**WHAT TO DO:** What lines below hold the string "быть"? Copy them all.
--------------------------------
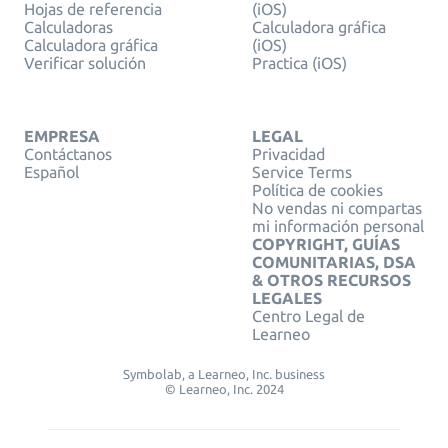
Hojas de referencia
(iOS)
Calculadoras
Calculadora gráfica
Calculadora gráfica
(iOS)
Verificar solución
Practica (iOS)
EMPRESA
LEGAL
Contáctanos
Privacidad
Español
Service Terms
Política de cookies
No vendas ni compartas
mi información personal
COPYRIGHT, GUÍAS
COMUNITARIAS, DSA
& OTROS RECURSOS
LEGALES
Centro Legal de
Learneo
Symbolab, a Learneo, Inc. business
© Learneo, Inc. 2024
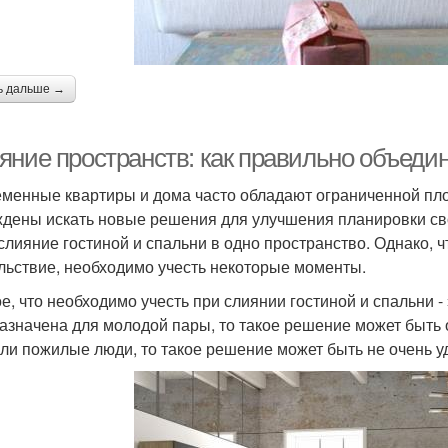
ь дальше →
яние пространств: как правильно объеди
менные квартиры и дома часто обладают ограниченной пл
дены искать новые решения для улучшения планировки св
 слияние гостиной и спальни в одно пространство. Однако,
льствие, необходимо учесть некоторые моменты.
е, что необходимо учесть при слиянии гостиной и спальни -
азначена для молодой пары, то такое решение может быть 
или пожилые люди, то такое решение может быть не очень 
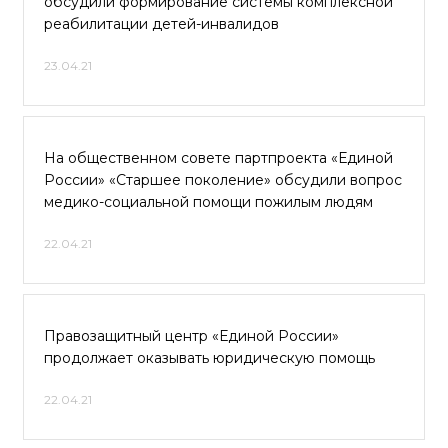
обсудили формирование системы комплексной
реабилитации детей-инвалидов
23.04.21
На общественном совете партпроекта «Единой
России» «Старшее поколение» обсудили вопрос
медико-социальной помощи пожилым людям
22.04.21
Правозащитный центр «Единой России»
продолжает оказывать юридическую помощь
22.04.21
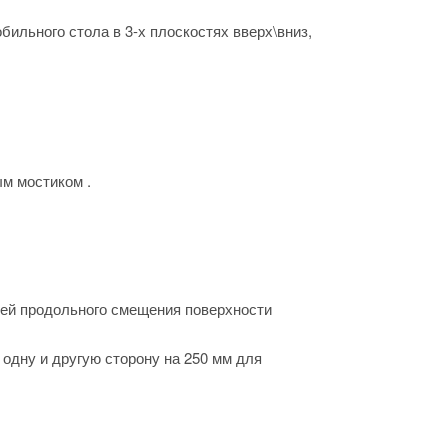
ильного стола в 3-х плоскостях вверх\вниз,
м мостиком .
ей продольного смещения поверхности
одну и другую сторону на 250 мм для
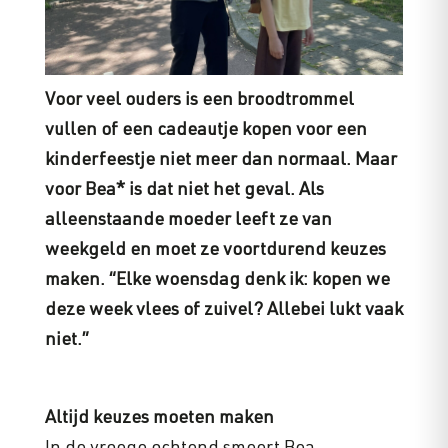
Voor veel ouders is een broodtrommel
vullen of een cadeautje kopen voor een
kinderfeestje niet meer dan normaal. Maar
voor Bea* is dat niet het geval. Als
alleenstaande moeder leeft ze van
weekgeld en moet ze voortdurend keuzes
maken. “Elke woensdag denk ik: kopen we
deze week vlees of zuivel? Allebei lukt vaak
niet.”
Altijd keuzes moeten maken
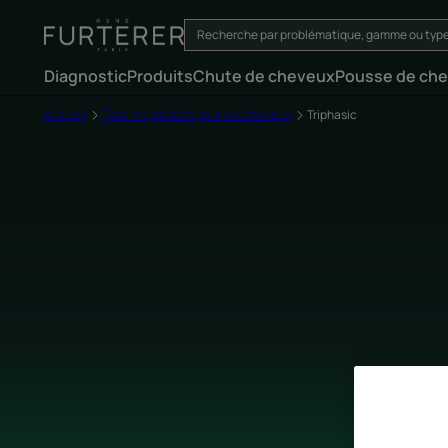
Diagnostic
Produits
Chute de cheveux
Pousse de ch
Accueil
Tous les produits pour vos cheveux
Triphasic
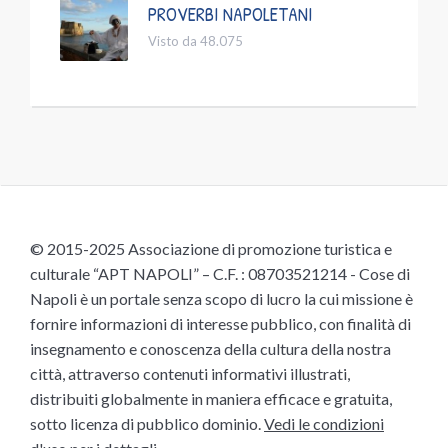
PROVERBI NAPOLETANI
Visto da 48.075
© 2015-2025 Associazione di promozione turistica e
culturale “APT NAPOLI” – C.F. : 08703521214 - Cose di
Napoli è un portale senza scopo di lucro la cui missione è
fornire informazioni di interesse pubblico, con finalità di
insegnamento e conoscenza della cultura della nostra
città, attraverso contenuti informativi illustrati,
distribuiti globalmente in maniera efficace e gratuita,
sotto licenza di pubblico dominio.
Vedi le condizioni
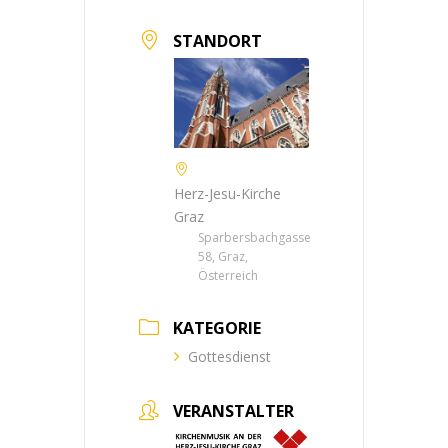
STANDORT
Herz-Jesu-Kirche
Graz
Sparbersbachgasse
58, Graz,
Österreich
KATEGORIE
Gottesdienst
VERANSTALTER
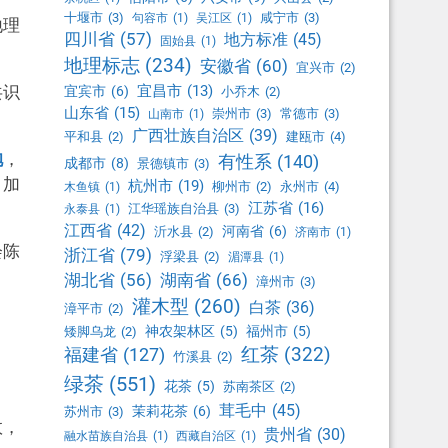
十堰市
(3)
咸宁市
(3)
句容市
(1)
吴江区
(1)
地理
四川省
(57)
地方标准
(45)
固始县
(1)
地理标志
(234)
安徽省
(60)
宜兴市
(2)
共识
宜昌市
(13)
宜宾市
(6)
小乔木
(2)
山东省
(15)
崇州市
(3)
常德市
(3)
山南市
(1)
广西壮族自治区
(39)
平和县
(2)
建瓯市
(4)
袍
，
有性系
(140)
成都市
(8)
景德镇市
(3)
，加
杭州市
(19)
柳州市
(2)
永州市
(4)
木鱼镇
(1)
江苏省
(16)
江华瑶族自治县
(3)
永泰县
(1)
江西省
(42)
河南省
(6)
沂水县
(2)
济南市
(1)
会陈
浙江省
(79)
浮梁县
(2)
湄潭县
(1)
湖北省
(56)
湖南省
(66)
漳州市
(3)
灌木型
(260)
白茶
(36)
漳平市
(2)
神农架林区
(5)
福州市
(5)
矮脚乌龙
(2)
红茶
(322)
福建省
(127)
竹溪县
(2)
绿茶
(551)
花茶
(5)
苏南茶区
(2)
茸毛中
(45)
茉莉花茶
(6)
苏州市
(3)
效，
贵州省
(30)
融水苗族自治县
(1)
西藏自治区
(1)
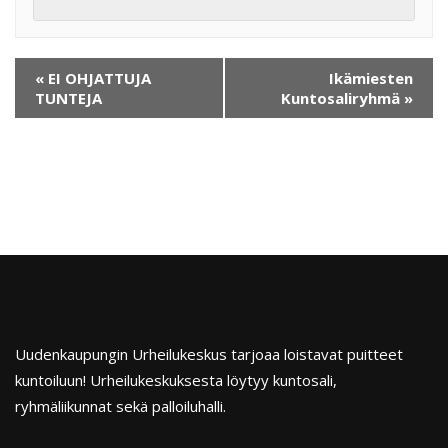
«
EI OHJATTUJA
Ikämiesten
TUNTEJA
Kuntosaliryhmä
»
Uudenkaupungin Urheilukeskus tarjoaa loistavat puitteet
kuntoiluun! Urheilukeskuksesta löytyy kuntosali,
ryhmäliikunnat sekä palloiluhalli.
--------------------------------
**ANSWER TO THE EXERCISE:**
азначена для молодой пары, то такое решение может быть 
или пожилые люди, то такое решение может быть не очень 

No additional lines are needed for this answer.